Page-level text extractions:
= Beginning of Section =

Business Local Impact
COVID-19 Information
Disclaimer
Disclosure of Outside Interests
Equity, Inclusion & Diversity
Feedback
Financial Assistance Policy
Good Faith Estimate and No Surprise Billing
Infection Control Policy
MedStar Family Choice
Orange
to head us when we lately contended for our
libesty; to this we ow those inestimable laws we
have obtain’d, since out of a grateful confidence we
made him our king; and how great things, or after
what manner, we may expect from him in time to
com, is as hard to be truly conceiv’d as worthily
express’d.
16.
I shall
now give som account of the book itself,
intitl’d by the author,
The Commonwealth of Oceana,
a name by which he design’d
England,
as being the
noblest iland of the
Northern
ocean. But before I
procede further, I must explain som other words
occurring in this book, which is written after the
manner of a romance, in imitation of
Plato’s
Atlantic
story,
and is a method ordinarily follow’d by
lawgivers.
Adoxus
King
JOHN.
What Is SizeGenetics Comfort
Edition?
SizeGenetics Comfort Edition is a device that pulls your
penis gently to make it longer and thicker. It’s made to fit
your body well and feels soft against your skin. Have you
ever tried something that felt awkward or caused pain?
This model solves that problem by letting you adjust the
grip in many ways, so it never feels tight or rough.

= End of Section =
= Beginning of Section =

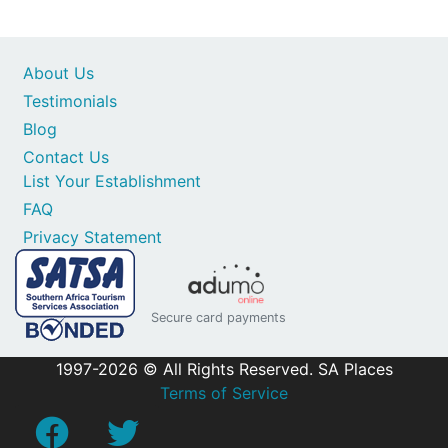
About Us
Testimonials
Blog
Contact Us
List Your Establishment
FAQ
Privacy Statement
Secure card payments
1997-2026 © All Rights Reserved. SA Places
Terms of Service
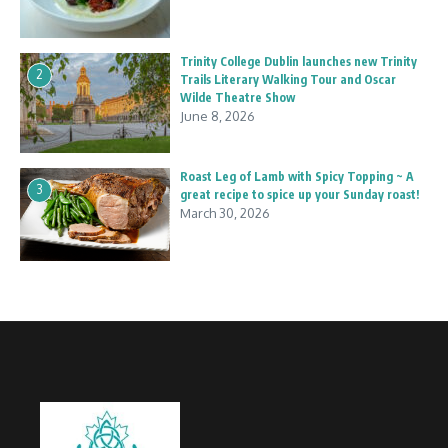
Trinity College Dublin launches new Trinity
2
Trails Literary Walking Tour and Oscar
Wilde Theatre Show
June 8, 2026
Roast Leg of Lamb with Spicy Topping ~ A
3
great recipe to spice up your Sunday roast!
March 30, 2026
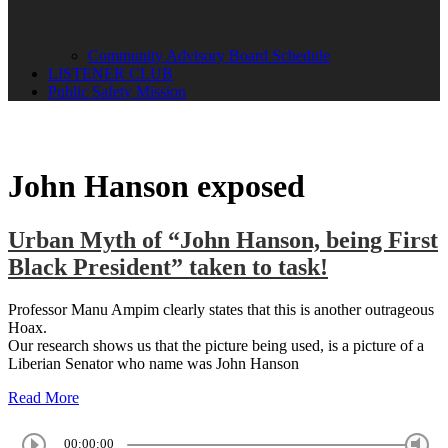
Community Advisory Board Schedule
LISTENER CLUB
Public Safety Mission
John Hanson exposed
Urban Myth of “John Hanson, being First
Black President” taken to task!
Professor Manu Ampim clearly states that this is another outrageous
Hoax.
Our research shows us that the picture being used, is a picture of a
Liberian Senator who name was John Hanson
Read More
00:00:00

= End of Section =

What to produce:
Given the data above, which lines hold the string "being"? Return them.

Answer:
as being the
Urban Myth of “John Hanson, being First
Our research shows us that the picture being used, is a picture of a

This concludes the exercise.